The human lung, anaplastic carcinoma cell line, Calu-6 (ATCC, Manassas, Va.), was maintained in RPMI 1640 media containing 9% fetal bovine serum, and penicillin and streptomycin, at 37° C., 5% CO2. Compound PG-11047 (N,N′-bis(3-ethylaminopropyl)-cis-but-2-ene-1,4-diamine tetrahydrochloride) was synthesized as previously described (Reddy V K et al., J. Med. Chem. (1998) 41:4723-4732; U.S. Pat. No. 5,889,061). Compound PG-11048 (N,N′-bis(3-ethylaminopropyl)-trans-but-2-ene-1,4- diamine tetrahydrochloride) was synthesized using a similar procedure to 11047, using 1,4-dibromo-trans-2-butene or 1,4-dichloro-trans-2-butene in place of the cis-2-butene-1,4-diester used for 11047. The DNA methyltransferase inhibitor, 5-azacytidine, was purchased from Sigma (St. Louis, Mo.), and the HDAC inhibitor, MS-275, from Alexis Biochemicals (Plymouth Meeting, Pa.). Custom primers for PCR were synthesized by Invitrogen (Carlsbad, Calif.).

Analysis of Global Alterations in Histone Marks Following PG-11047 Exposure.

Calu-6 cells were seeded at 7×105 cells per 25 cm2 flask in 5 mL of media and allowed to attach overnight. At the appropriate time, flasks were aspirated, refreshed with media containing PG-11047 at concentrations of 0, 1, 5, or 10 μM, and incubated at 37° C. for 24 or 48 hours. For analysis of specific histone modifications, nuclear protein was harvested using NE-PER Nuclear and Cytoplasmic Extraction Reagents according to the manufacturer's protocol (Pierce Biotechnology, Rockford, Ill.), and Western blotting was performed using modification-specific antibodies to histone H4. Protein was first quantified using the BioRad DC assay (Hercules, Calif.) with absorbance measured at 750 nm. Absorbance was converted to protein concentration using interpolation on a bovine serum albumin standard curve. Nuclear proteins (30 μg per lane) were separated on pre-cast 10% Bis-Tris Novex gels with 1× MES running buffer (Invitrogen), and transferred onto Immun-Blot PVDF membrane (BioRad).

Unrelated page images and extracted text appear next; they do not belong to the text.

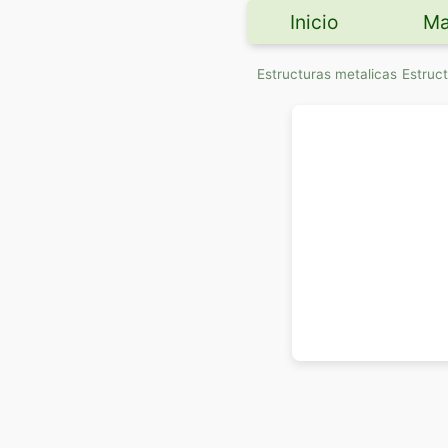
Inicio
Ma
Estructuras metalicas
Estruc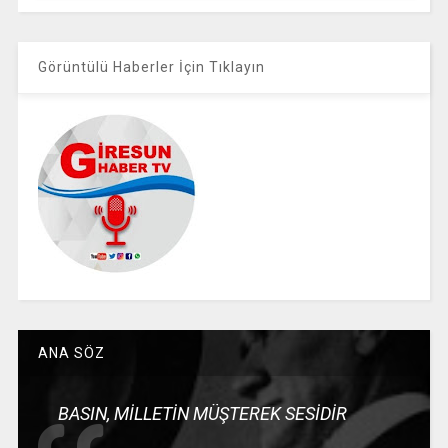
Görüntülü Haberler İçin Tıklayın
ANA SÖZ
BASIN, MİLLETİN MÜŞTEREK SESİDİR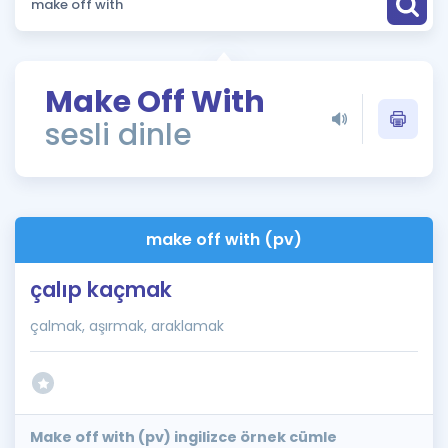
Puan Hesaplama
Rehberlik Aracı
Make Off With
ÖSYM Sınav Takvimi
sesli dinle
Kampanyalar
Blog
make off with (pv)
İngilizce Gramer
çalıp kaçmak
çalmak, aşırmak, araklamak
Make off with (pv) ingilizce örnek cümle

Blots were blocked overnight at 4° C. in Odyssey blocking buffer (LI-COR, Lincoln, Nebr.), and proteins of interest visualized using an antibody specific to the substrate of LSD1, H3K4me2, as well as acetylated H3K9 (AcH3K9) (Millipore, Billerica, Mass.), another histone modification associated with active chromatin. Proliferating Cell Nuclear Antigen (PCNA) (Calbiochem, La Jolla, Calif.) was also used and served as a loading control for normalization. Following washes, blots were incubated with species-specific, fluorophore-conjugated secondary antibodies, to allow visualization and quantification of immunoreactive proteins using the Odyssey infrared detection system and software (LI-COR).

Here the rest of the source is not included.